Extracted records
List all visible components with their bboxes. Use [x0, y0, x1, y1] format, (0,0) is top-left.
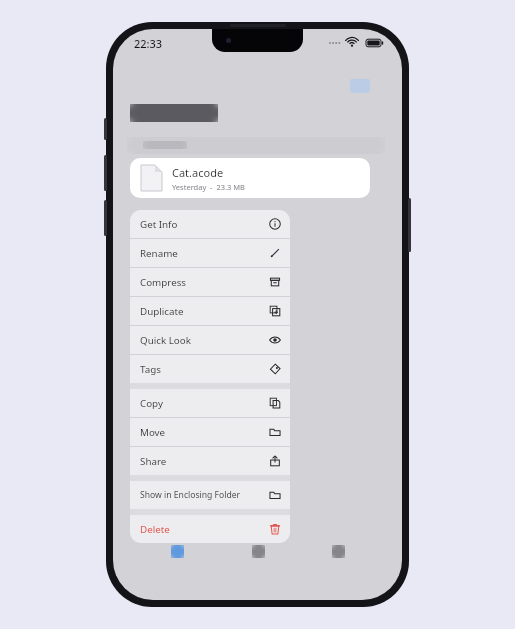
button[interactable]: Get Info	[130, 210, 290, 238]
staticText: Show in Enclosing Folder	[140, 489, 265, 501]
button[interactable]: Tags	[130, 355, 290, 383]
staticText: Tags	[140, 363, 265, 376]
button[interactable]: Tab	[241, 542, 275, 570]
staticText: Quick Look	[140, 334, 265, 347]
staticText: 22:33	[134, 36, 163, 51]
button[interactable]: Move	[130, 418, 290, 446]
staticText: Share	[140, 455, 265, 468]
staticText: Compress	[140, 276, 265, 289]
staticText: Rename	[140, 247, 265, 260]
button[interactable]: Delete	[130, 515, 290, 543]
staticText: Delete	[140, 523, 265, 536]
staticText: Move	[140, 426, 265, 439]
staticText: Copy	[140, 397, 265, 410]
button[interactable]: Show in Enclosing Folder	[130, 481, 290, 509]
button[interactable]: Tab	[160, 542, 194, 570]
staticText: Yesterday - 23.3 MB	[172, 182, 245, 192]
button[interactable]: Share	[130, 447, 290, 475]
staticText: Get Info	[140, 218, 265, 231]
button[interactable]: Cat.acode	[130, 158, 370, 198]
staticText: Duplicate	[140, 305, 265, 318]
button[interactable]: Tab	[321, 542, 355, 570]
button[interactable]: Duplicate	[130, 297, 290, 325]
button[interactable]: Quick Look	[130, 326, 290, 354]
button[interactable]: Copy	[130, 389, 290, 417]
button[interactable]: Compress	[130, 268, 290, 296]
button[interactable]: Rename	[130, 239, 290, 267]
staticText: Cat.acode	[172, 165, 224, 180]
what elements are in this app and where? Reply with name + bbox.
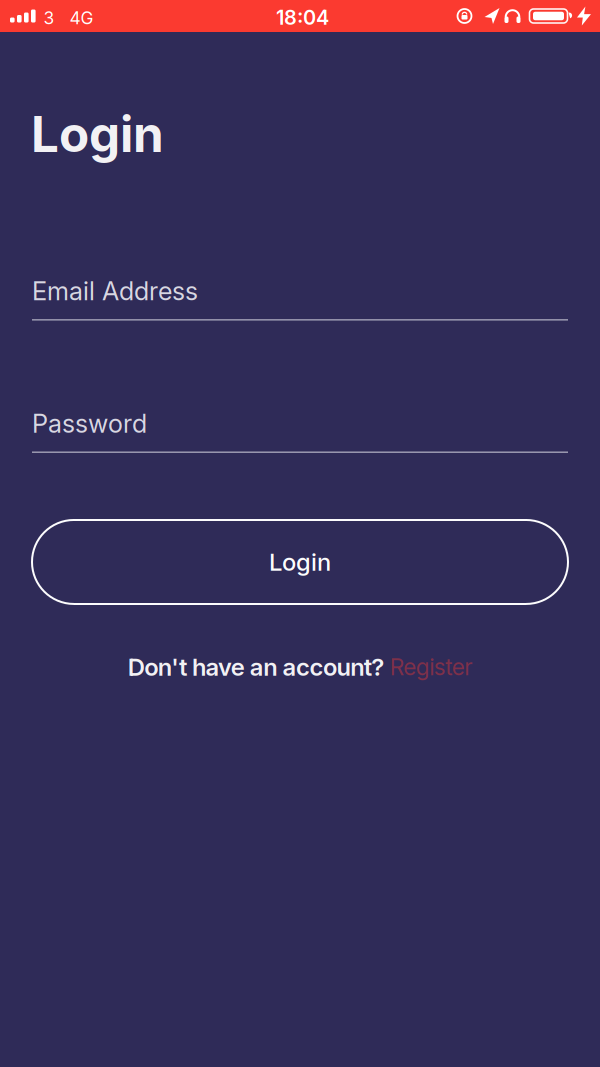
button[interactable]: Email Address <box>0 276 600 321</box>
staticText: Login <box>31 105 164 163</box>
staticText: Login <box>269 548 331 576</box>
staticText: Email Address <box>32 276 198 306</box>
staticText: Password <box>32 409 147 438</box>
button[interactable]: Register <box>390 654 472 680</box>
staticText: Don't have an account? <box>128 653 390 681</box>
button[interactable]: Login <box>0 520 600 604</box>
staticText: 18:04 <box>276 6 329 29</box>
staticText: Register <box>390 654 472 680</box>
staticText: 4G <box>70 8 94 28</box>
button[interactable]: Password <box>0 409 600 453</box>
staticText: 3 <box>44 8 55 28</box>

### Task statement
What you write must match, line for line, the lines from the one with "what elements are" through the last line of the data above, minus the pictures.

### Task response
what elements are in this app and where? Reply with name + bbox.
button[interactable]: Email Address <box>0 276 600 321</box>
staticText: Login <box>31 105 164 163</box>
staticText: Login <box>269 548 331 576</box>
staticText: Email Address <box>32 276 198 306</box>
staticText: Password <box>32 409 147 438</box>
button[interactable]: Register <box>390 654 472 680</box>
staticText: Don't have an account? <box>128 653 390 681</box>
button[interactable]: Login <box>0 520 600 604</box>
staticText: 18:04 <box>276 6 329 29</box>
staticText: Register <box>390 654 472 680</box>
staticText: 4G <box>70 8 94 28</box>
button[interactable]: Password <box>0 409 600 453</box>
staticText: 3 <box>44 8 55 28</box>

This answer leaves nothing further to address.